The hard part, of course, is ending up with a wheel that is round and true when it is in this state! That is the tricky bit.

Cat Photo 5: Relaxed 

We just established that we want high entropy wheels, or in regular person speak, wheels that are round and true when they are relaxed. Pumpkin likes to relax. He knows what's up.

How do you achieve that condition as a wheel builder? You spread the forces evenly so that the spokes are in equilibrium (refer to previous cats). You do that by adjusting the spoke tension during the build, and by forcing the spokes to stretch and bed in and straighten out so that they are fully relaxed and in axial tension only.

First, you make the wheel round and you make the wheel true. Then you make all the spoke tension on the same sides of the wheel precisely The Same. 

Side note, that is my build spec: The Same. I don't build to a particular tension figure like 120kgf so much as I build to tensions that are The Same.

That of course of puts the wheel back out of true as you are tightening some and loosening some and totally ignoring what that does to the run-out. So of course then you need to you do the round and true step again. That of course makes the spoke tensions not The Same, but hopefully to a lesser degree. So you even the tension again. Then you true again. Make The Same again. Repeat as necessary.

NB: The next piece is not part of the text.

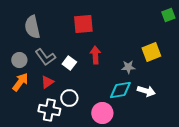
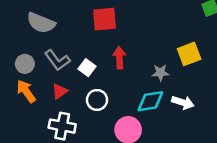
gray semicircle: (32, 27) -> (41, 23), turned -55
orange arrow: (20, 82) -> (26, 91), turned -72
white circle: (69, 98) -> (97, 100), moved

You also mix in some stress relieving (I prefer to call it stress equalizing) and spoke bedding and straightening and cold setting and other black magic. All of which changes the tension (bedding in a spoke makes it slightly longer, which of course relaxes the tension). That, in turn pulls the wheel out of true. Again. 

But, you do your best and you make the wheel as round and true as it let's you make it. With all the the spokes are pulling The Same and everything in equilibrium and when are no uneven stresses in the wheel that are going to work their way out later.

You may end up with everything nice and The Same on tension, but with a subsequent little hop in the wheel. Or a little side to side run-out. If you try to force out that last little hop because you are chasing that ever so tempting round and true metric. you are just putting an uneven stress back into the wheel. Stress is bad. Relaxed is good. Be relaxed. Be like Pumpkin.

A really good wheel builder will be able to achieve a result that is both round and true while simultaneously being The Same. That, dear reader, is hard to do. It is, however, very easy to feel when you ride such wheels.That feeling is what I strive to put in the box. 

Bonus cat for getting all the way to the end. Time for a nap!